- Problem requirements -
The reply should hold only the lines below beginning at the one with "プラン変更についての相談" and ending at the one with "系，全行业实现碳中和，高水平建成近零", copied exactly, with every picture left out.

- Source material -
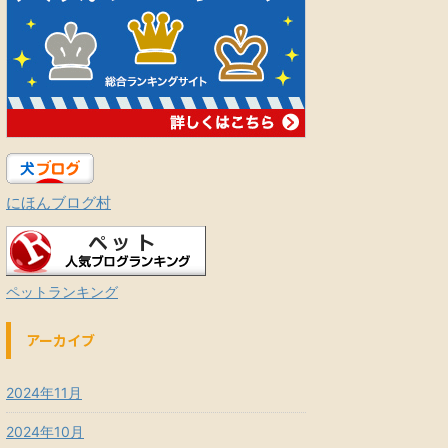
にほんブログ村
ペットランキング
アーカイブ
2024年11月
2024年10月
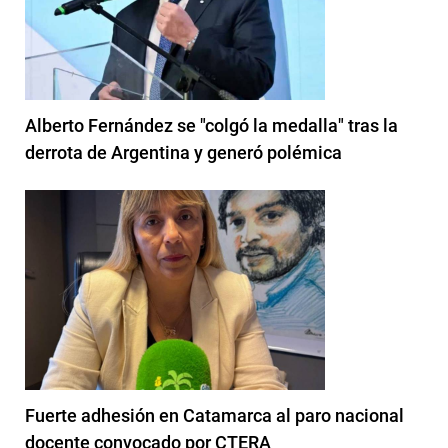
Alberto Fernández se "colgó la medalla" tras la
derrota de Argentina y generó polémica
Fuerte adhesión en Catamarca al paro nacional
docente convocado por CTERA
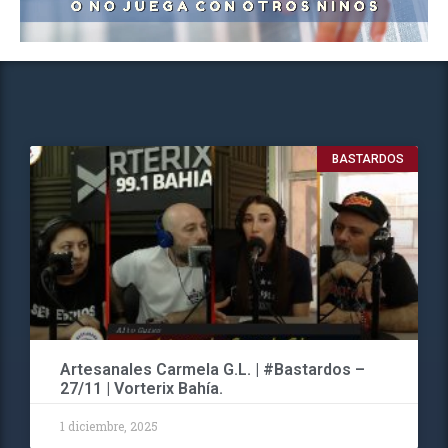
BASTARDOS
Artesanales Carmela G.L. | #Bastardos –
27/11 | Vorterix Bahía.
1 diciembre, 2025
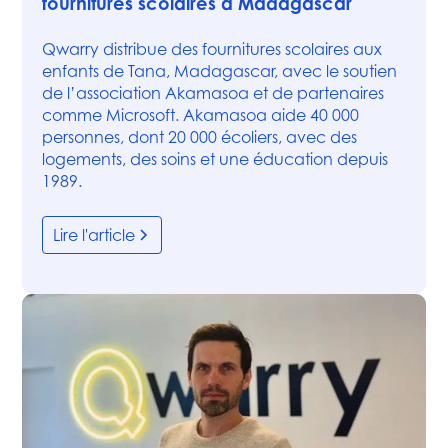
fournitures scolaires à Madagascar
Qwarry distribue des fournitures scolaires aux
enfants de Tana, Madagascar, avec le soutien
de l’association Akamasoa et de partenaires
comme Microsoft. Akamasoa aide 40 000
personnes, dont 20 000 écoliers, avec des
logements, des soins et une éducation depuis
1989.
Lire l'article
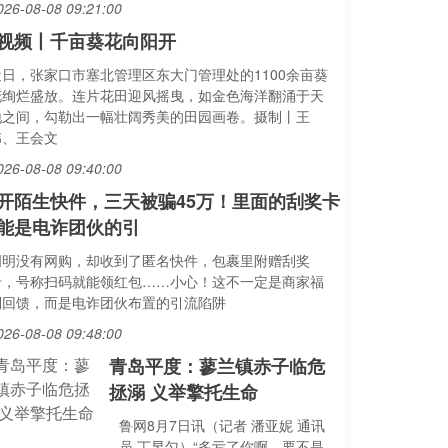
026-08-08 09:21:00
视频丨千亩葵花向阳开
近日，张家口市塞北管理区东大门管理处的1100余亩葵
花绚烂盛放。连片花田迎风摇曳，如金色海洋翻涌于天
地之间，勾勒出一幅壮阔秀美的田园画卷。摄制丨王
伟、王会文
026-08-08 09:40:00
开陌生快件，三天被骗45万！里面的刮奖卡
能是电诈团伙的引
明明没有网购，却收到了匿名快件，包裹里附赠刮奖
卡，号称扫码就能领红包……小心！这不一定是商家福
利回馈，而是电诈团伙布置的引流陷阱
026-08-08 09:48:00
青岛平度：蓼兰镇赤子临危
拯溺 义举擎托生命
鲁网8月7日讯（记者 潘亚妮 通讯
员 丁昱匀）“多亏了你啊，要不是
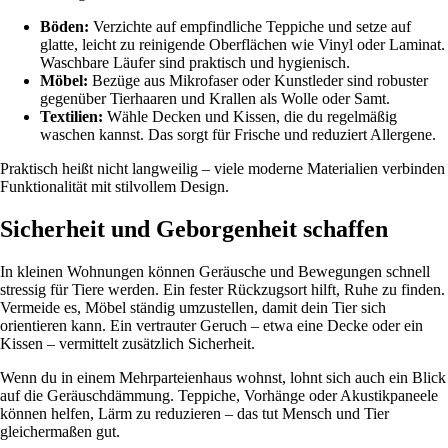
Böden:
Verzichte auf empfindliche Teppiche und setze auf
glatte, leicht zu reinigende Oberflächen wie Vinyl oder Laminat.
Waschbare Läufer sind praktisch und hygienisch.
Möbel:
Bezüge aus Mikrofaser oder Kunstleder sind robuster
gegenüber Tierhaaren und Krallen als Wolle oder Samt.
Textilien:
Wähle Decken und Kissen, die du regelmäßig
waschen kannst. Das sorgt für Frische und reduziert Allergene.
Praktisch heißt nicht langweilig – viele moderne Materialien verbinden
Funktionalität mit stilvollem Design.
Sicherheit und Geborgenheit schaffen
In kleinen Wohnungen können Geräusche und Bewegungen schnell
stressig für Tiere werden. Ein fester Rückzugsort hilft, Ruhe zu finden.
Vermeide es, Möbel ständig umzustellen, damit dein Tier sich
orientieren kann. Ein vertrauter Geruch – etwa eine Decke oder ein
Kissen – vermittelt zusätzlich Sicherheit.
Wenn du in einem Mehrparteienhaus wohnst, lohnt sich auch ein Blick
auf die Geräuschdämmung. Teppiche, Vorhänge oder Akustikpaneele
können helfen, Lärm zu reduzieren – das tut Mensch und Tier
gleichermaßen gut.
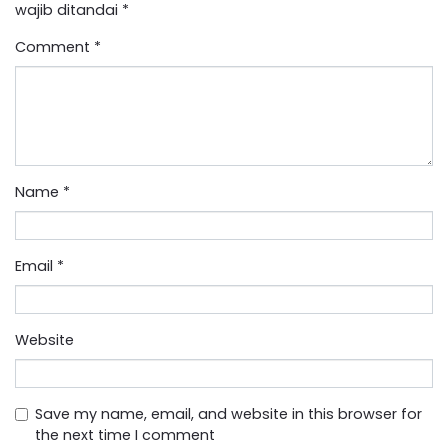
wajib ditandai
*
Comment
*
Name
*
Email
*
Website
Save my name, email, and website in this browser for
the next time I comment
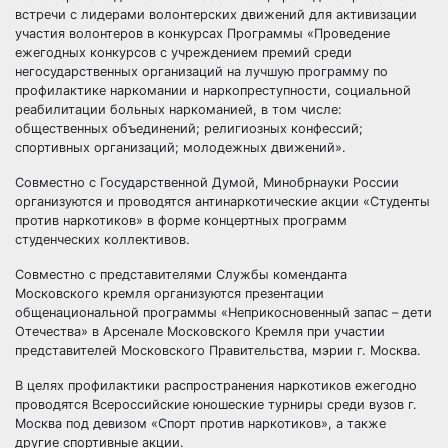
встречи с лидерами волонтерских движений для активизации
участия волонтеров в конкурсах Программы «Проведение
ежегодных конкурсов с учреждением премий среди
негосударственных организаций на лучшую программу по
профилактике наркомании и наркопреступности, социальной
реабилитации больных наркоманией, в том числе:
общественных объединений; религиозных конфессий;
спортивных организаций; молодежных движений».
Совместно с Государственной Думой, Минобрнауки России
организуются и проводятся антинаркотические акции «Студенты
против наркотиков» в форме концертных программ
студенческих коллективов.
Совместно с представителями Службы коменданта
Московского кремля организуются презентации
общенациональной программы «Неприкосновенный запас – дети
Отечества» в Арсенале Московского Кремля при участии
представителей Московского Правительства, мэрии г. Москва.
В целях профилактики распространения наркотиков ежегодно
проводятся Всероссийские юношеские турниры среди вузов г.
Москва под девизом «Спорт против наркотиков», а также
другие спортивные акции.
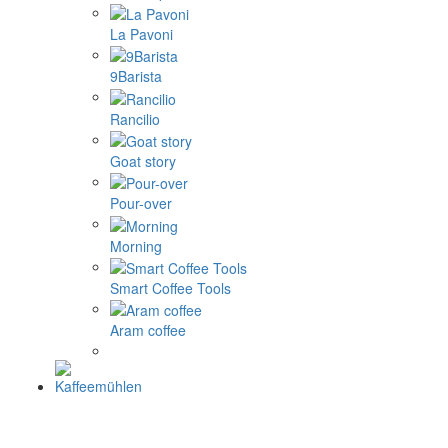
La Pavoni
9Barista
Rancilio
Goat story
Pour-over
Morning
Smart Coffee Tools
Aram coffee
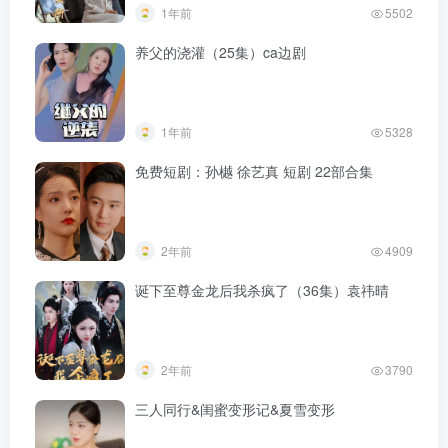
1年前
5502
养父的浇灌（25集）ca边剧
1年前
5328
免费短剧：孙樾 徐艺真 短剧 22部合集
2年前
4909
诞下至尊金龙后我杀疯了（36集）袁祎晴
2年前
3790
三人同行&闺蜜变形记&夏雪变形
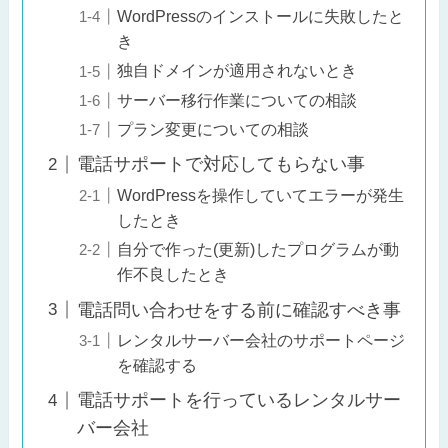
WordPressのインストールに失敗したと
き
独自ドメインが適用されないとき
サーバー移行作業についての相談
プラン変更についての相談
電話サポートで対応してもらない事
WordPressを操作していてエラーが発生
したとき
自分で作った(更新)したプログラムが動
作不良したとき
電話問い合わせをする前に確認すべき事
レンタルサーバー会社のサポートページ
を確認する
電話サポートを行っているレンタルサー
バー会社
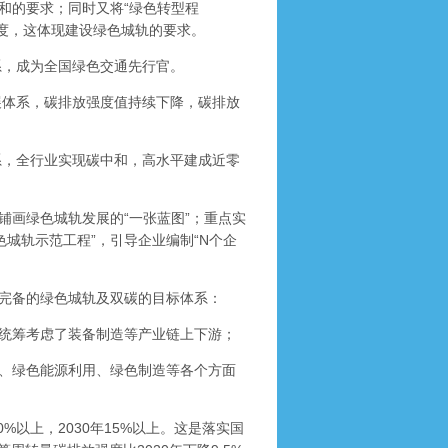
的要求；同时又将“绿色转型程
维度，这体现建设绿色城轨的要求。
系，成为全国绿色交通先行官。
展体系，碳排放强度值持续下降，碳排放
系，全行业实现碳中和，高水平建成近零
画绿色城轨发展的“一张蓝图”；重点实
绿色城轨示范工程”，引导企业编制“N个企
完备的绿色城轨及双碳的目标体系：
统筹考虑了装备制造等产业链上下游；
、绿色能源利用、绿色制造等各个方面
以上，2030年15%以上。这是落实国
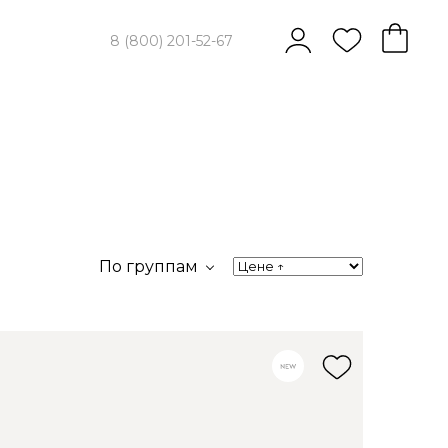
8 (800) 201-52-67
По группам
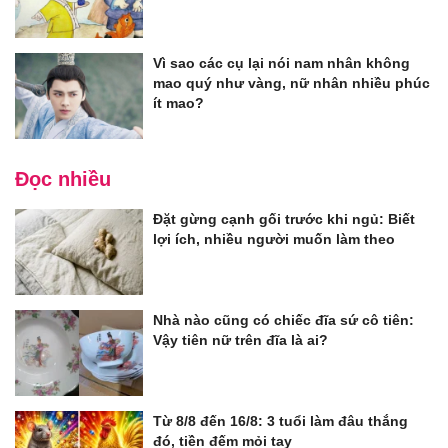
Vì sao các cụ lại nói nam nhân không
mao quý như vàng, nữ nhân nhiều phúc
ít mao?
Đọc nhiều
Đặt gừng cạnh gối trước khi ngủ: Biết
lợi ích, nhiều người muốn làm theo
Nhà nào cũng có chiếc đĩa sứ cô tiên:
Vậy tiên nữ trên đĩa là ai?
Từ 8/8 đến 16/8: 3 tuổi làm đâu thắng
đó, tiền đếm mỏi tay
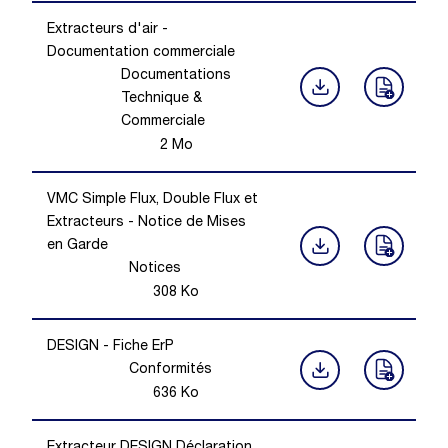
Extracteurs d'air -
Documentation commerciale
Documentations
Technique &
Commerciale
2
Mo
VMC Simple Flux, Double Flux et
Extracteurs - Notice de Mises
en Garde
Notices
308
Ko
DESIGN - Fiche ErP
Conformités
636
Ko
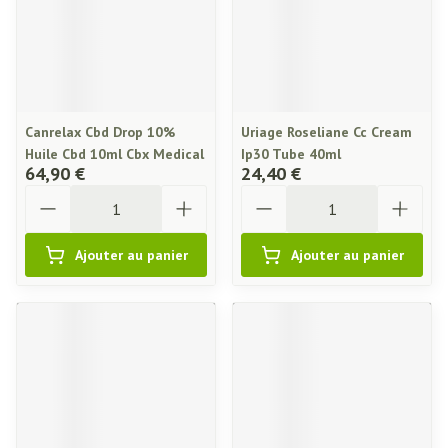
Canrelax Cbd Drop 10%
Uriage Roseliane Cc Cream
Huile Cbd 10ml Cbx Medical
Ip30 Tube 40ml
64,90 €
24,40 €
Quantité
Quantité
Ajouter au panier
Ajouter au panier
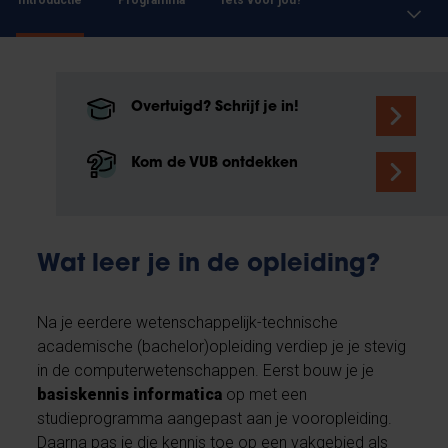
Introductie
Programma
Iets voor jou?
Overtuigd? Schrijf je in!
Kom de VUB ontdekken
Wat leer je in de opleiding?
Na je eerdere wetenschappelijk-technische
academische (bachelor)opleiding verdiep je je stevig
in de computerwetenschappen. Eerst bouw je je
basiskennis informatica
op met een
studieprogramma aangepast aan je vooropleiding.
Daarna pas je die kennis toe op een vakgebied als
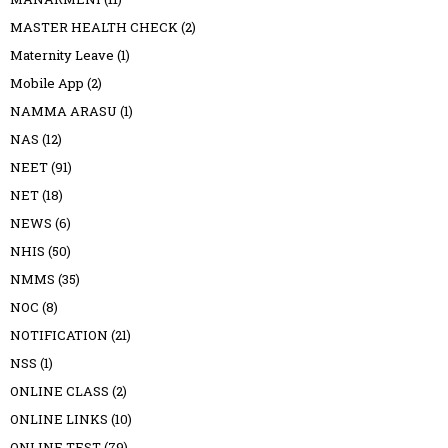
MASTER HEALTH CHECK
(2)
Maternity Leave
(1)
Mobile App
(2)
NAMMA ARASU
(1)
NAS
(12)
NEET
(91)
NET
(18)
NEWS
(6)
NHIS
(50)
NMMS
(35)
NOC
(8)
NOTIFICATION
(21)
NSS
(1)
ONLINE CLASS
(2)
ONLINE LINKS
(10)
ONLINE TEST
(79)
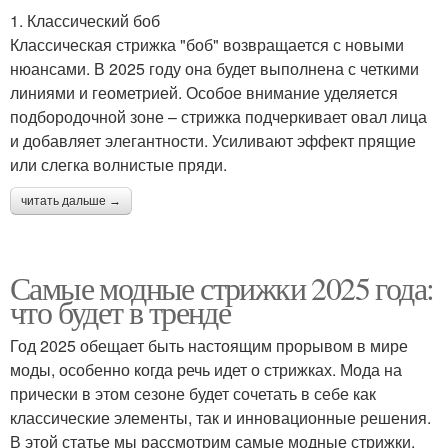
1. Классический боб
Классическая стрижка "боб" возвращается с новыми
нюансами. В 2025 году она будет выполнена с четкими
линиями и геометрией. Особое внимание уделяется
подбородочной зоне – стрижка подчеркивает овал лица
и добавляет элегантности. Усиливают эффект прящие
или слегка волнистые пряди.
читать дальше →
Самые модные стрижки 2025 года:
что будет в тренде
Год 2025 обещает быть настоящим прорывом в мире
моды, особенно когда речь идет о стрижках. Мода на
прически в этом сезоне будет сочетать в себе как
классические элементы, так и инновационные решения.
В этой статье мы рассмотрим самые модные стрижки,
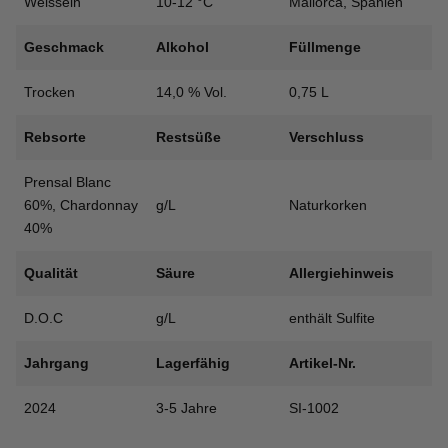
Weissein
10-12 °C
Mallorca, Spanien
Geschmack
Alkohol
Füllmenge
Trocken
14,0 % Vol.
0,75 L
Rebsorte
Restsüße
Verschluss
Prensal Blanc
60%, Chardonnay
g/L
Naturkorken
40%
Qualität
Säure
Allergiehinweis
D.O.C
g/L
enthält Sulfite
Jahrgang
Lagerfähig
Artikel-Nr.
2024
3-5 Jahre
SI-1002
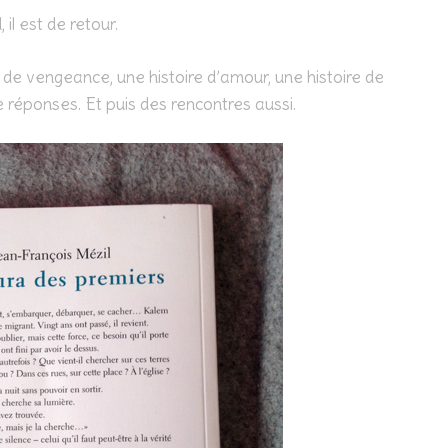
 il est de retour.
re de vengeance, une histoire d’amour, une histoire de
 réponses. Et puis des rencontres aussi.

- Solution to the problem -
プラン変更についての相談
電話サポートで対応してもらない事
WordPressを操作していてエラーが発生
したとき
自分で作った(更新)したプログラムが動
作不良したとき
電話問い合わせをする前に確認すべき事
レンタルサーバー会社のサポートページ
を確認する
電話サポートを行っているレンタルサー
バー会社
的要求；同时又将“绿色转型程
维度，这体现建设绿色城轨的要求。
系，成为全国绿色交通先行官。
展体系，碳排放强度值持续下降，碳排放
系，全行业实现碳中和，高水平建成近零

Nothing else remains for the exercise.